Since nearly all Volga cities and towns – and Moscow across the canal – end up using the river to supply them with water, this pollution comes with a hefty bill for water treatment. “The worse the water in the Volga, the more expensive it is to make it drinkable,” notes Demin. Given that the Volga basin houses 60 million people, about half of the Russian industry, and a similar part of its agriculture, the costs are increasing.

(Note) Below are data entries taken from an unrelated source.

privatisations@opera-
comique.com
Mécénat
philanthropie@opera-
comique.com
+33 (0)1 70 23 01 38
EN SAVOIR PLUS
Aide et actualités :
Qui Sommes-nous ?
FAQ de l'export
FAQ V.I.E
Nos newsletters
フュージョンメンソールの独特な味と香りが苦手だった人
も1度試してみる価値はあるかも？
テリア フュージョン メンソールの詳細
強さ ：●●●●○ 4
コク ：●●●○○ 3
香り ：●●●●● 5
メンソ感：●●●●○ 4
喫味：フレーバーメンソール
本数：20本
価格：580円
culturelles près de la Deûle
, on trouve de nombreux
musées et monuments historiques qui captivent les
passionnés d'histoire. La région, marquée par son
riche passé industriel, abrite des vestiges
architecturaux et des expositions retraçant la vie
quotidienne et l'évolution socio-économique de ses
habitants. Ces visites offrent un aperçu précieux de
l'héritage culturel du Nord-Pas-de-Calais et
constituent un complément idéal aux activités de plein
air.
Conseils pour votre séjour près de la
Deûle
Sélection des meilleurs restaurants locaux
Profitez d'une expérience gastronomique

A recent analysis compiled by Carbon Brief, a UK-based climate media outlet, put the USSR and Russia in third place in the world in terms of greenhouse gas emissions of all time. A national assessment report compiled by Russian climatologists in 2014 stated that at the time of human-caused climate change, the country’s average annual temperatures were rising twice as fast as the global average. The report also stated that the trend is expected to continue. The effects of climate change fueled in part by Soviet industrial development are already visible across Russia, from the degradation of permafrost to desertification in the country’s agricultural southern regions. The large-scale industrial development that generated the waters of the Great Volga and was supported by the river’s water also contributed to the global problem of climate change – which has now brought the threat of water scarcity to the millions of people who live in cities along the Volga.


When I visited the last knot in the waterfall, Cheboksarskoe Reservoir, about 370 miles east of Moscow, in 2010, I saw an algal bloom that made the water look like a witch’s liquor.

Nearby Cheboksary, the capital of Chuvashia, one of Russia’s many ethnic republics, was leafy, quiet, and welcoming when I visited. I was part of a press tour organized by RusHydro, the owner of the waterfall, who was lobbying the government to increase the water level in the reservoir. Years later, it’s still five meters below where RusHydro wants it to be, because the Cheboksarskoe Reservoir is where the Big Volga project finally stumbled after four glorious decades.

By the mid-1980s, he was with the soundMikhail Gorbachev decided that the Soviet Union could do with more press freedom and transparency, allowing citizens to discuss and even criticize their government’s decisions. And so the irreversible environmental damage on the Volga became part of a broad public conversation as well. A 1989 book about the river called the people behind the construction of the reservoirs that “turned the life-giving waters of the Volga into dead water, without doing anything about it.” “All over the world boasted that the Volga-Matushka [mother-river] She has been tamed many times, and they still call themselves her sons, and those who have tamed her have condemned her to a long, dreadful and agonizing illness. ”

“For whose land is destroyed and water polluted so that someone else can earn money?”